Models

The skagent.models subpackage contains predefined economic models. For a narrative overview of the benchmark registry and how to call it, see the Benchmark Models guide; for runnable, plotted walkthroughs see the Examples.

Consumer Models

Benchmark Registry

The benchmark registry catalogues discrete-time dynamic programming problems with known closed-form policies (plus a few that are kept for numerical validation). Its public helpers and analytical-policy functions are listed below.

Analytically Solvable Consumption-Savings Models

This module implements a collection of discrete-time consumption-savings dynamic programming problems for which the literature has succeeded in writing down true closed-form policies. These represent well-known benchmark problems from the economic literature with established analytical solutions.

THEORETICAL FOUNDATION

An entry qualifies for inclusion ONLY if: (i) The problem is a bona-fide dynamic programming problem (ii) The optimal c_t (and any other control) can be written in closed form with no recursive objects left implicit

Standard Timing Convention (Adopted Throughout)

t ∈ {0,1,2,…} : period index A_{t-1} : beginning-of-period assets (arrival state, before interest) y_t : non-capital income (realized in period t) R : gross return on assets (R = 1 + r > 1) m_t = R*A_{t-1} + y_t : cash-on-hand (market resources available for consumption) c_t : consumption (control variable) A_t = m_t - c_t : end-of-period assets (state for next period) H_t = E_t[∑_{s=1}^∞ R^{-s} y_{t+s}] : human wealth (present value of future income) W_t = m_t + H_t : total wealth (cash-on-hand plus human wealth) u(c) : period utility function β : discount factor TVC : lim_{T→∞} E_0[β^T u’(c_T) A_T] = 0 (transversality condition)

Registry access

skagent.models.benchmarks.list_benchmark_models()

List all discrete-time benchmark models.

Note: Most models have analytical solutions, but some (e.g., U-3 buffer stock) require numerical solution due to borrowing constraints + income uncertainty.

Return type:

Dict[str, str]

skagent.models.benchmarks.get_benchmark_model(model_id)

Get benchmark model by ID (D-1 through D-4, U-1 through U-3).

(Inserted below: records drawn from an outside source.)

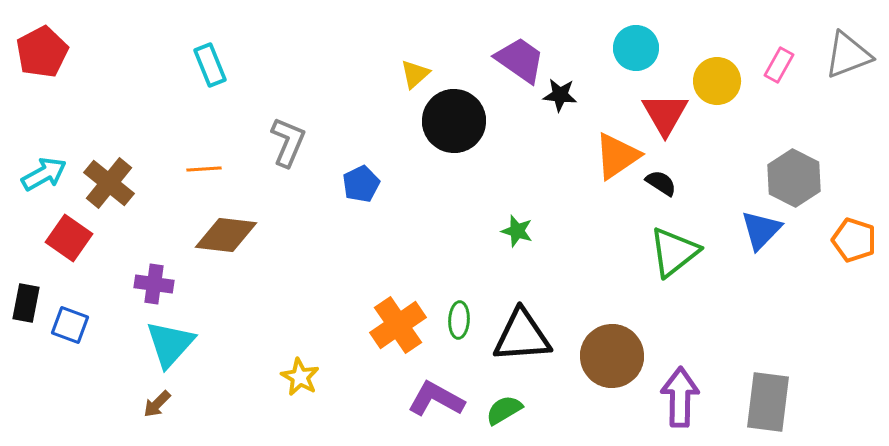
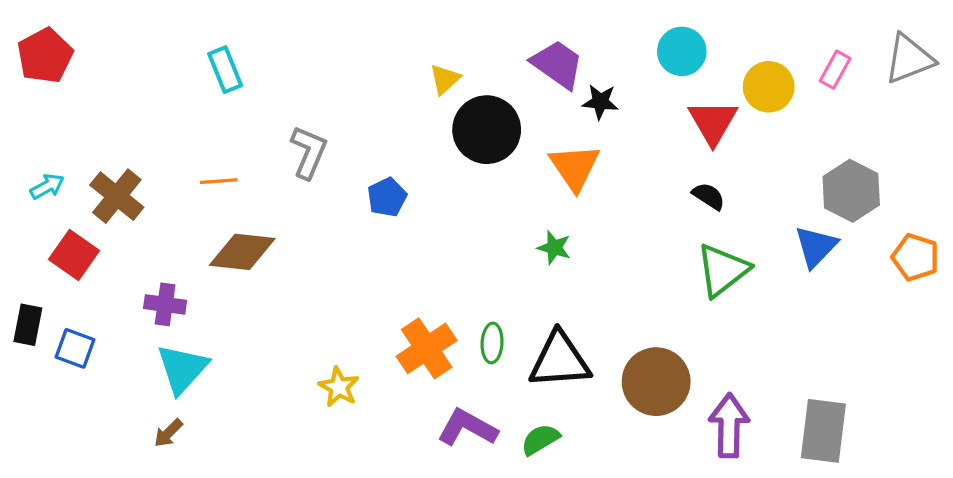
orange triangle: (617, 156) -> (575, 167), moved, turned -30
cyan arrow: (44, 174) -> (47, 186), size x0.7
yellow star: (300, 377) -> (339, 387), moved

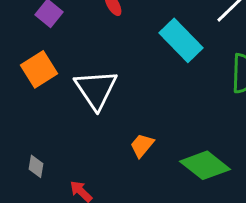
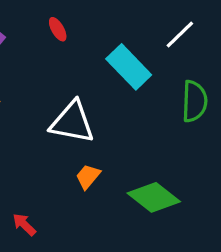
white triangle: (96, 89) -> (72, 122), moved, turned -45

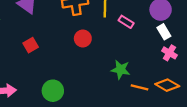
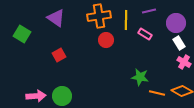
red circle: (83, 38) -> (106, 40), moved
green circle: (53, 91) -> (62, 96), moved

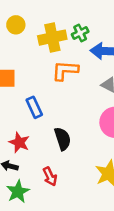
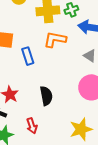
blue rectangle: (34, 107) -> (28, 56), moved

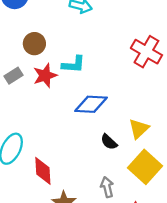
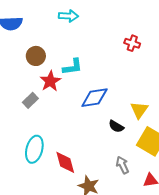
red cross: (146, 52) -> (132, 43), size x0.6
gray rectangle: (13, 76) -> (30, 100), moved

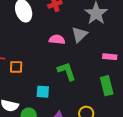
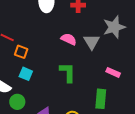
gray triangle: (79, 35) -> (92, 42), turned -36
cyan square: (43, 92) -> (26, 74), moved

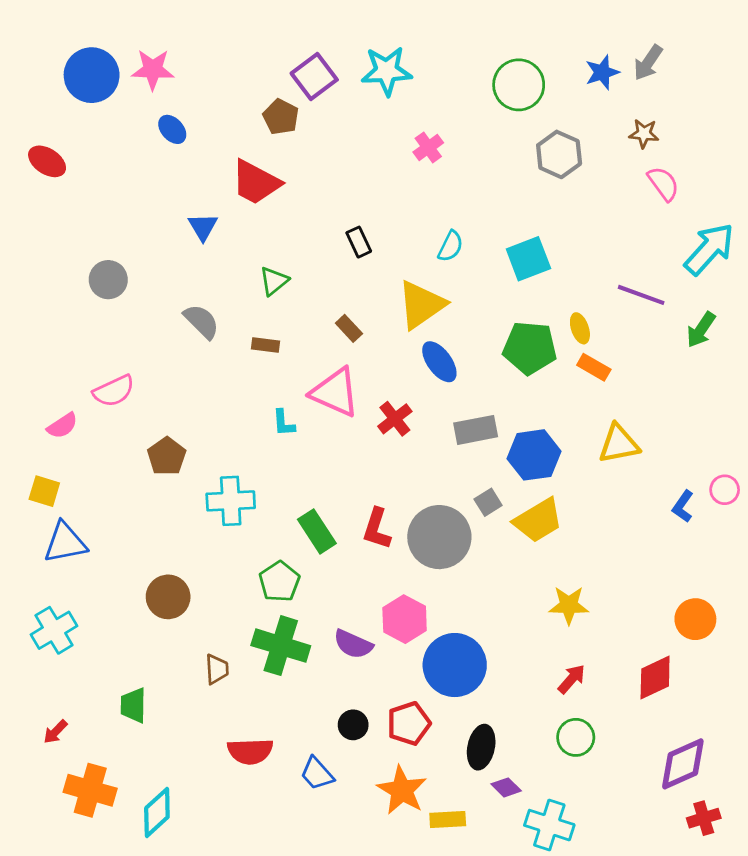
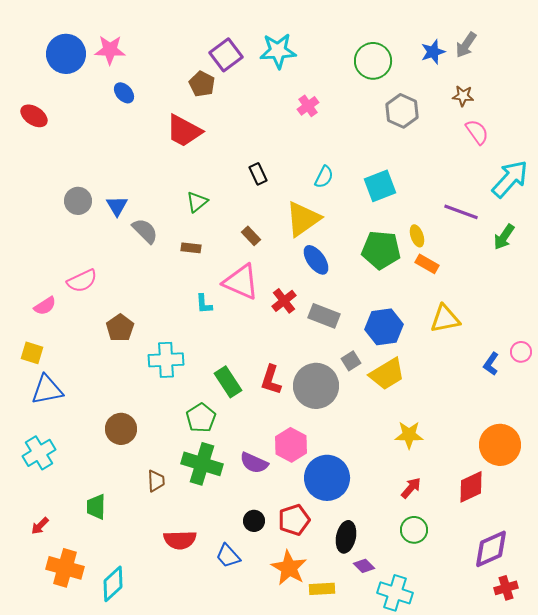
blue triangle: (203, 227) -> (117, 206), moved
gray rectangle: (476, 430) -> (324, 316), moved, turned 32
orange circle: (695, 619) -> (500, 445), size x1.4

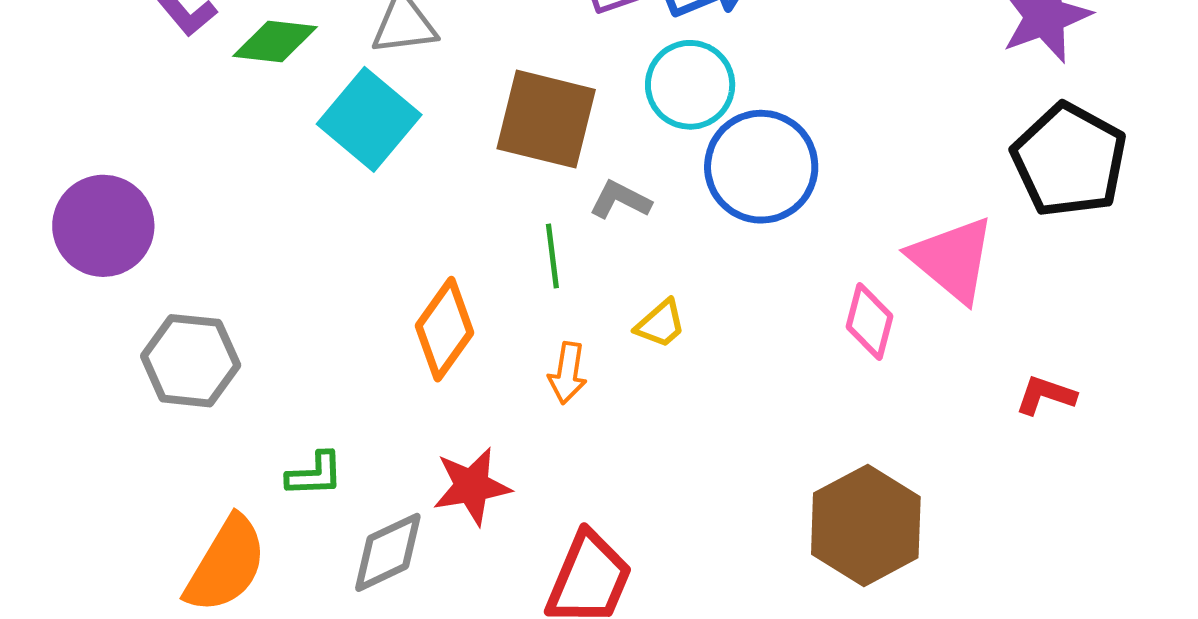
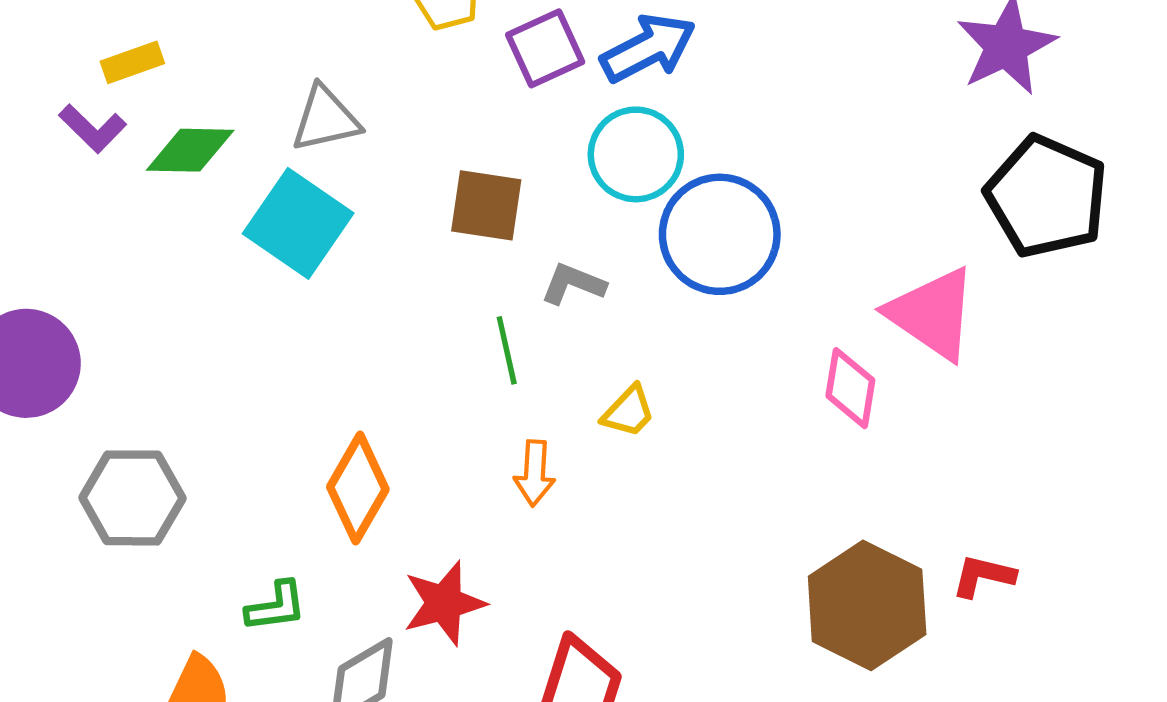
brown square: (546, 119) -> (486, 205), size x0.7
orange diamond: (444, 329) -> (358, 488), moved
red L-shape: (1046, 395) -> (983, 576), moved

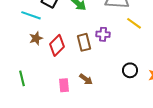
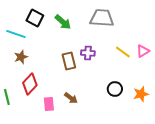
yellow line: (134, 23) -> (123, 52), moved
red diamond: (57, 45) -> (30, 84), moved

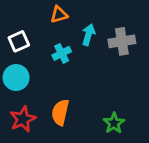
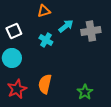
cyan arrow: (88, 35) -> (66, 26), turned 35
cyan cross: (62, 53) -> (46, 40), turned -32

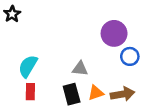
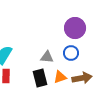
blue circle: (130, 56) -> (71, 53), moved

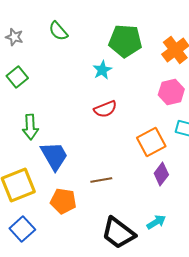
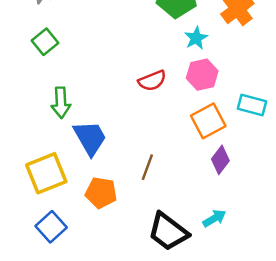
cyan star: (102, 70) -> (196, 38), moved
pink hexagon: (171, 92) -> (202, 75), moved
brown line: (101, 180) -> (147, 167), turned -60

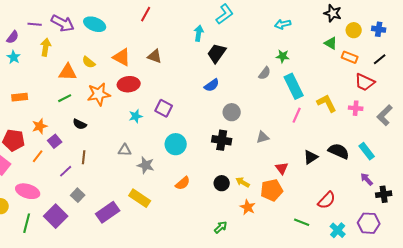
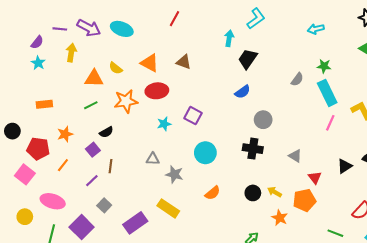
green star: (283, 56) -> (324, 66), moved
black semicircle: (80, 124) -> (106, 132), turned -56
gray triangle: (263, 137) -> (295, 156), moved, turned 48
purple square: (55, 141) -> (93, 150), moved

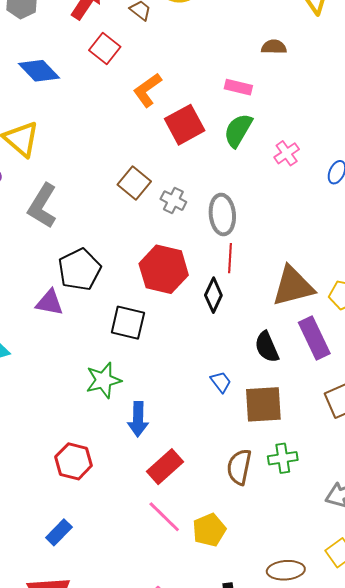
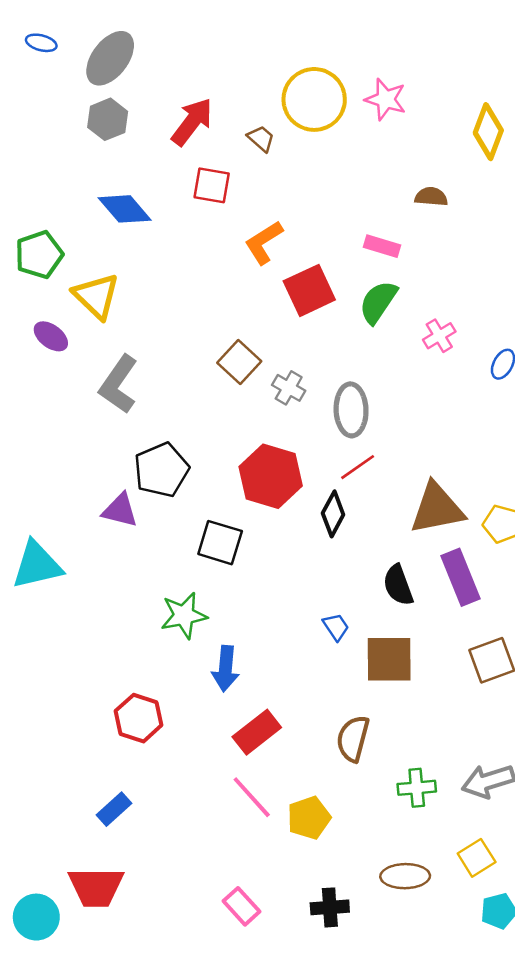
red square: (105, 49) -> (212, 185), turned -32
red line: (230, 258) -> (358, 467), turned 48
green cross: (283, 458) -> (417, 788), moved

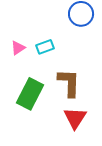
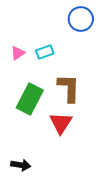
red triangle: (75, 118) -> (61, 123), moved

Returns an independent deep copy of the registered block. The registered blocks are module-level singletons whose shock specs are mutated in place by construct_shocks (the (class, args) tuples are replaced by distribution objects). Returning a copy keeps that mutation local to the caller, so constructing or recalibrating one block never leaks into another caller (or another test) holding “the same” model.

Parameters:

model_id (str)

Return type:

DBlock

skagent.models.benchmarks.get_benchmark_calibration(model_id)

Get benchmark calibration by model ID

Parameters:

model_id (str)

Return type:

Dict[str, Any]

skagent.models.benchmarks.get_analytical_policy(model_id)

Get analytical policy function by model ID.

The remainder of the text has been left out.